REPUBLIKA.CO.ID, JAKARTA -- Kepala Subdirektorat Pengendalian Konten Internet Kementerian Komunikasi dan Informatika Anthonius Malau mengatakan pihaknya meminta masukan dari Kementerian Kesehatan dan masyarakat tentang kriteria iklan rokok di internet yang perlu diblokir. Hal itu diungkapkannya dalam diskusi publik yang diadakan Tobacco Control Support Center-Ikatan Ahli Kesehatan Masyarakat Indonesia (TCSC-IAKMI) di Jakarta, Kamis (20/6).
"Agar Kementerian tidak salah memblokir, sampai sejauh mana batasannya?" kata Anthonius.

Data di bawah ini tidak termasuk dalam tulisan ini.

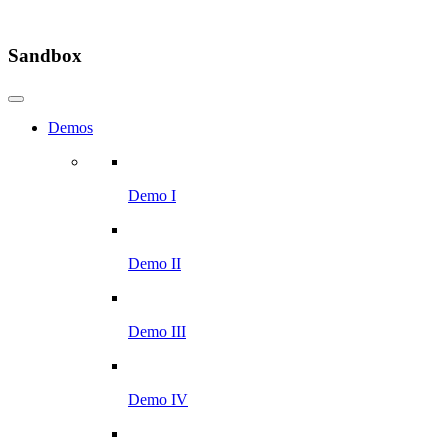
Sandbox
Demos
Demo I
Demo II
Demo III
Demo IV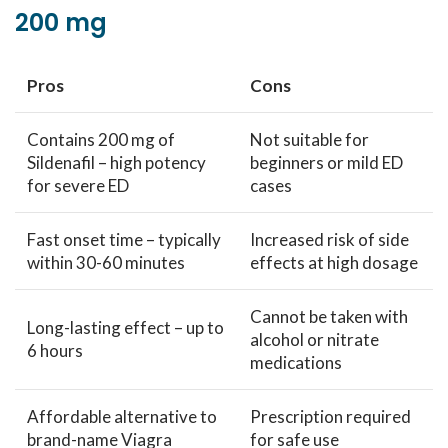
200 mg
Pros
Cons
Contains 200 mg of
Not suitable for
Sildenafil – high potency
beginners or mild ED
for severe ED
cases
Fast onset time – typically
Increased risk of side
within 30-60 minutes
effects at high dosage
Cannot be taken with
Long-lasting effect – up to
alcohol or nitrate
6 hours
medications
Affordable alternative to
Prescription required
brand-name Viagra
for safe use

Anthon mengatakan sudah dilakukan pertemuan dengan Kementerian Kesehatan, yang terakhir dilakukan pada Rabu (19/6). Pertemuan-pertemuan seperti itu perlu untuk mengerucutkan sejauh mana iklan rokok yang harus dilarang.
Dalam pertemuan tersebut, beberapa hal yang mengemuka sebagai batasan adalah Peraturan Pemerintah Nomor 109 Tahun 2012 tentang Pengamanan Bahan yang Mengandung Zat Adiktif Berupa Produk Tembakau bagi Kesehatan.
"Di dalam Pasal 39 Peraturan tersebut, tidak hanya rokok saja yang dilarang, tetapi juga produk tembakau," tuturnya.
Untuk iklan pop up yang muncul seketika, Anthon mengatakan iklan tersebut muncul ketika mesin pemasang iklan mengenali hal-hal yang sering dicari melalui perangkat gawai. "Kalau sering mencari tentang rokok, sangat mungkin muncul iklan rokok," ujarnya.
Sebelumnya, Menteri Kesehatan Nila Moeloek menyatakan serius untuk memblokir iklan rokok di kanal-kanal media sosial guna mencegah peningkatan jumlah perokok pemula yang menyasar anak-anak.
"Sudah ditutup, tapi harus kerja sama dengan Kemenkes, 114 yang ditutup, nanti kita akan lanjutkan," kata Nila dalam keterangan tertulis yang diterima di Jakarta, Selasa (18/6).
Menurut Nila, saat ini belum ada regulasi mengenai pembatasan iklan rokok di media sosial. Karena itu, tim dari Kementerian Kesehatan dan Kementerian Komunikasi dan Informatika tengah membahas terkait regulasi tersebut.